Bild: Anna Virnich: Untitled #129, 2022. Thermacolon, stretch fabric, gouache on bed sheet, yarn on wooden frame.

Marcel Proust und Joris-Karl Huysmans kommen dem Monopol-Kritiker Oliver Koerner von Gustorf beim Betrachten der textilen Arbeiten von Anna Virnich in den Sinn, die derzeit in der Kölner Galerie Drei und im Skulpturenmuseum Marl ausgestellt sind. Es ist die gleiche "hysterische, dekadente Sensibilität und Nostalgie, das kribbelige Unbehagen an der Gegenwart", die Virnich in ihren Arbeiten materialisiert, erklärt er: "Die Werke in 'Mutti raucht wieder' sind ganz im Jetzt, so wie wir uns gerade fühlen, in unserem Kopf, unseren Körpern. (...) Virnich setzt eine Austernschale auf gesteppten Satin, auf Latex.
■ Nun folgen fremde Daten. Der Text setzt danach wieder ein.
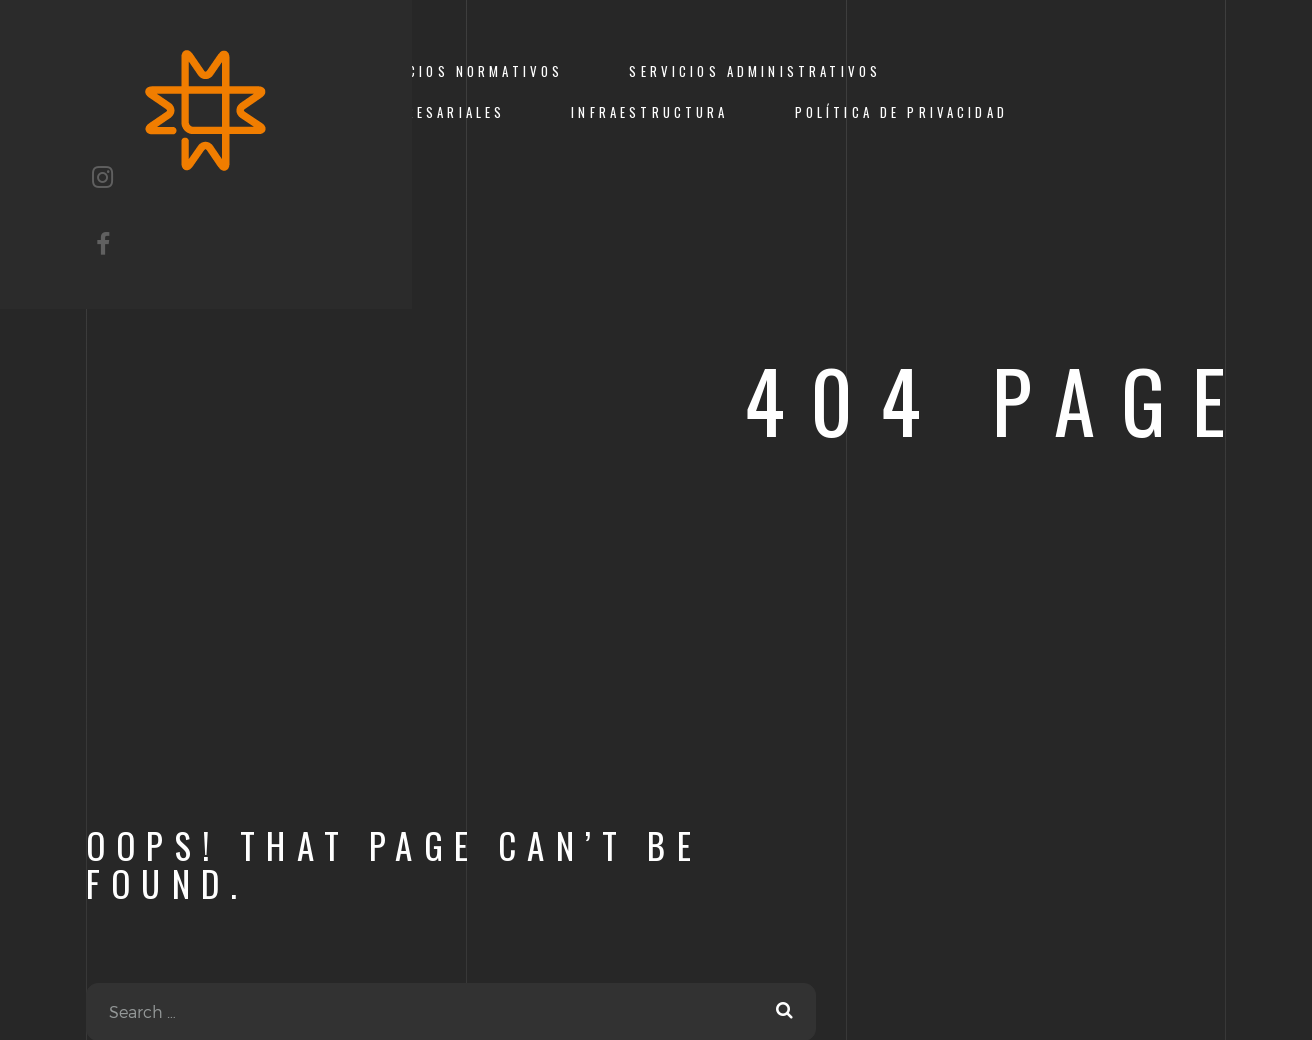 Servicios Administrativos (755, 71)
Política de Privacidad (901, 112)
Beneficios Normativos (457, 71)
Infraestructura (649, 112) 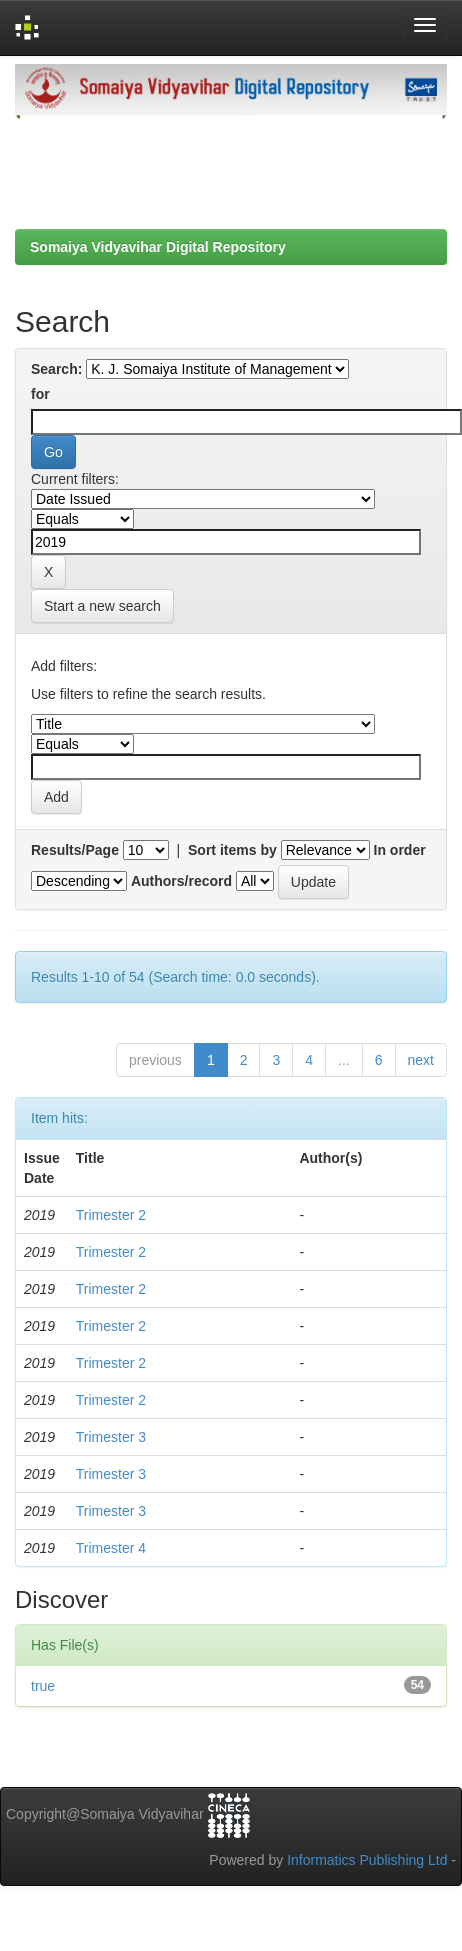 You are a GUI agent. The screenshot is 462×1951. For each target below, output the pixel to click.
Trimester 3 (111, 1437)
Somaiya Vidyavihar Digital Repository (158, 247)
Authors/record (181, 881)
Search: (56, 369)
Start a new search (102, 606)
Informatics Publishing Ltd (367, 1860)
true (43, 1686)
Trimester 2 (111, 1215)
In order (400, 850)
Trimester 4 (111, 1548)
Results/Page (75, 850)
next (421, 1060)
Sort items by (232, 850)
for (40, 394) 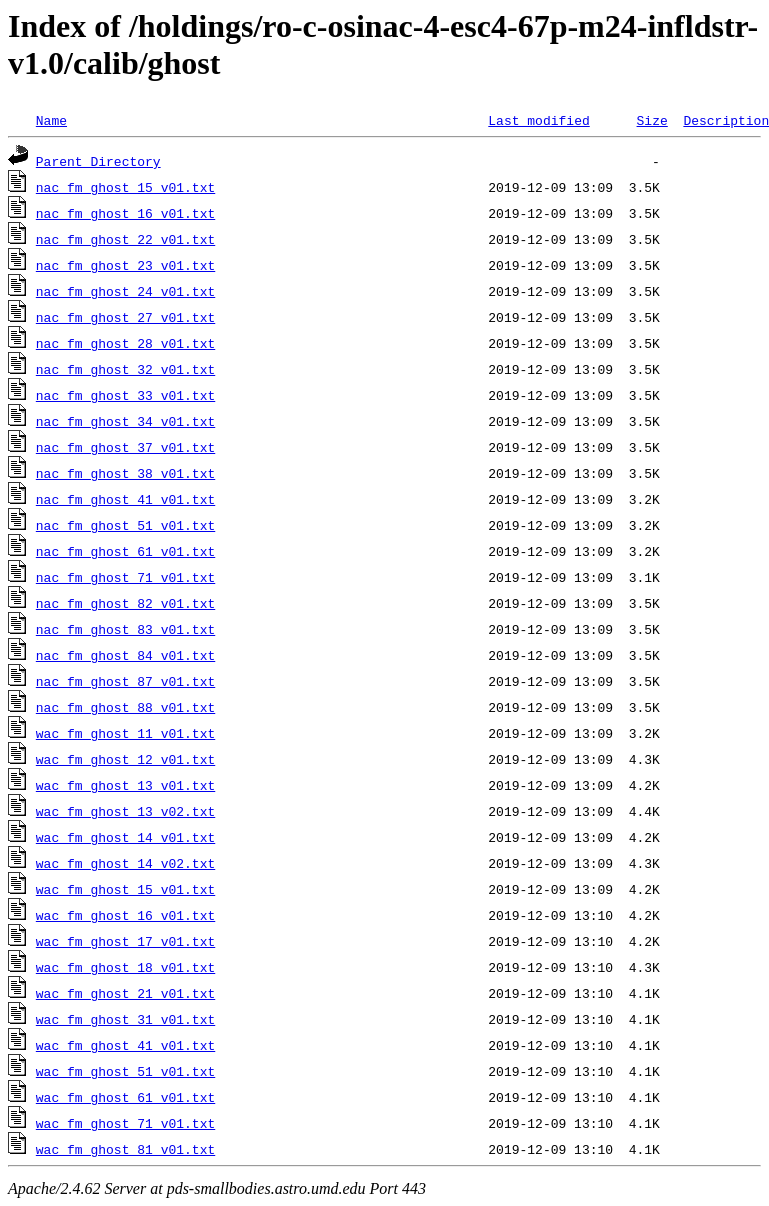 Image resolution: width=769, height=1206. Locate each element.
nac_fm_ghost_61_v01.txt (125, 551)
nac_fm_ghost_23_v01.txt (125, 265)
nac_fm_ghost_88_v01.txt (125, 707)
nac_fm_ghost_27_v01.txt (125, 317)
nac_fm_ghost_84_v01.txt (125, 655)
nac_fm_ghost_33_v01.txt (125, 395)
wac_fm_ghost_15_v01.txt (125, 889)
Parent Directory (98, 161)
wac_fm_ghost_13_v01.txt (125, 785)
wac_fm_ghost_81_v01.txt (125, 1149)
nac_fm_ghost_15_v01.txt (125, 187)
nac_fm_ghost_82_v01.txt (125, 603)
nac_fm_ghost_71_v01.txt (125, 577)
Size (651, 120)
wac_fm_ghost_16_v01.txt (125, 915)
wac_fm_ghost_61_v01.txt (125, 1097)
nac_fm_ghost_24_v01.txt (125, 291)
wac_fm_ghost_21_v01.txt (125, 993)
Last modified (538, 120)
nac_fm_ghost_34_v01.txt (125, 421)
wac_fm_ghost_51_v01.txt (125, 1071)
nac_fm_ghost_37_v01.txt (125, 447)
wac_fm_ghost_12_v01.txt (125, 759)
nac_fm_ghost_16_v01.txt (125, 213)
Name (51, 120)
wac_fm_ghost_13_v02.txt (125, 811)
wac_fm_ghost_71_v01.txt (125, 1123)
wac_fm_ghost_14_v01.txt (125, 837)
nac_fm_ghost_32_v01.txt (125, 369)
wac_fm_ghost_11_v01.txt (125, 733)
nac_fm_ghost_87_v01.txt (125, 681)
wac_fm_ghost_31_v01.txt (125, 1019)
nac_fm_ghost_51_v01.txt (125, 525)
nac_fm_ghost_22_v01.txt (125, 239)
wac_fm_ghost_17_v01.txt (125, 941)
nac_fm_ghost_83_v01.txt (125, 629)
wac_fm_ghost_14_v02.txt (125, 863)
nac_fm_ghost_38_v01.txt (125, 473)
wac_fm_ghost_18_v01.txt (125, 967)
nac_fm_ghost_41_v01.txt (125, 499)
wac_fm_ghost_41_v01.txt (125, 1045)
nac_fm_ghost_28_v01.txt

Da ist ein Gefühl von Erregung in diesem Werk, der Hauch von psychologisch aufgeladener Indiskretion und Zwanglosigkeit. Virnich nutzt diese, um die eigentliche formale Strenge ihrer Arbeiten, ihre eigene künstlerische Distanz ganz auszuspielen, ohne dass es zu pathetisch oder betulich wird. Keine minimale Sensibilität in Endzeiten."

Weitere Artikel: In der SZ greift Alex Rühle einen vergangene Woche im Svensa Dagbladet erschienenen Text der Kunsthistorikerin Susanna Petterson auf, der auf eine Absurdität schwedischer Kulturpolitik hinweist: Zwar werden auch Schwedens Museen subventioniert, aber die Museumsgebäude gehören dem Staat oder städtischen Holdings - und die Mieten übersteigen inzwischen das Budget einiger Museen. Allen voran das Schwedische Nationalmuseum, dem laut Petterson, die das Haus bis Anfang des Jahres leitete, der Umzug droht. In der FAZ besucht Peter Kropmanns das wiedereröffnete Musée d'Ennery in Paris.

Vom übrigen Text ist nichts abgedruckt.